Saudi Arabia deports hundreds of Ethiopians after months-long detention, torture

Saudi Arabia deports hundreds of Ethiopians after months-long detention, torture
In this July 25, 2019 photo, Ethiopian Tigray migrants stand in lines as they are counted by smugglers after arriving to the coastal village of Ras al-Ara from Djibouti, in Lahj, Yemen. Nearly every migrant who lands here is imprisoned in hidden compounds while their families are shaken down for money. Most women are subjected to daily torments ranging from beatings and rapes to starvation, their screams drowned out by the noise of generators or simply lost in the desert. (AP Photo/Nariman El-Mofty)

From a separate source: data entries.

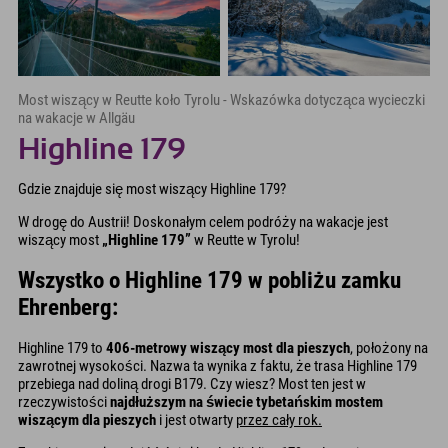
Most wiszący w Reutte koło Tyrolu - Wskazówka dotycząca wycieczki
na wakacje w Allgäu
Highline 179
Gdzie znajduje się most wiszący Highline 179?
W drogę do Austrii! Doskonałym celem podróży na wakacje jest
wiszący most
„Highline 179”
w Reutte w Tyrolu!
Wszystko o Highline 179 w pobliżu zamku
Ehrenberg:
Highline 179 to
406-metrowy wiszący most dla pieszych
, położony na
zawrotnej wysokości. Nazwa ta wynika z faktu, że trasa Highline 179
przebiega nad doliną drogi B179. Czy wiesz? Most ten jest w
rzeczywistości
najdłuższym na świecie tybetańskim mostem
wiszącym dla pieszych
i jest otwarty
przez cały rok.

Saudi Arabian authorities have deported hundreds of Ethiopian migrant workers after keeping them for months in detention centers across the oil-rich kingdom under conditions so degrading that they amount to ill-treatment.

According to a report published by the Arabic-language New al-Khalij news website, about 900 people, including many mothers with children, arrived at Addis Ababa Bole International Airport earlier this week.

Most of the women were clad in abaya dresses, and some covered their faces with the niqab. Many of them carried their children either on their backs or in their hands, while they had their few belongings stacked in plastic bags, and waited in line as they got off the plane.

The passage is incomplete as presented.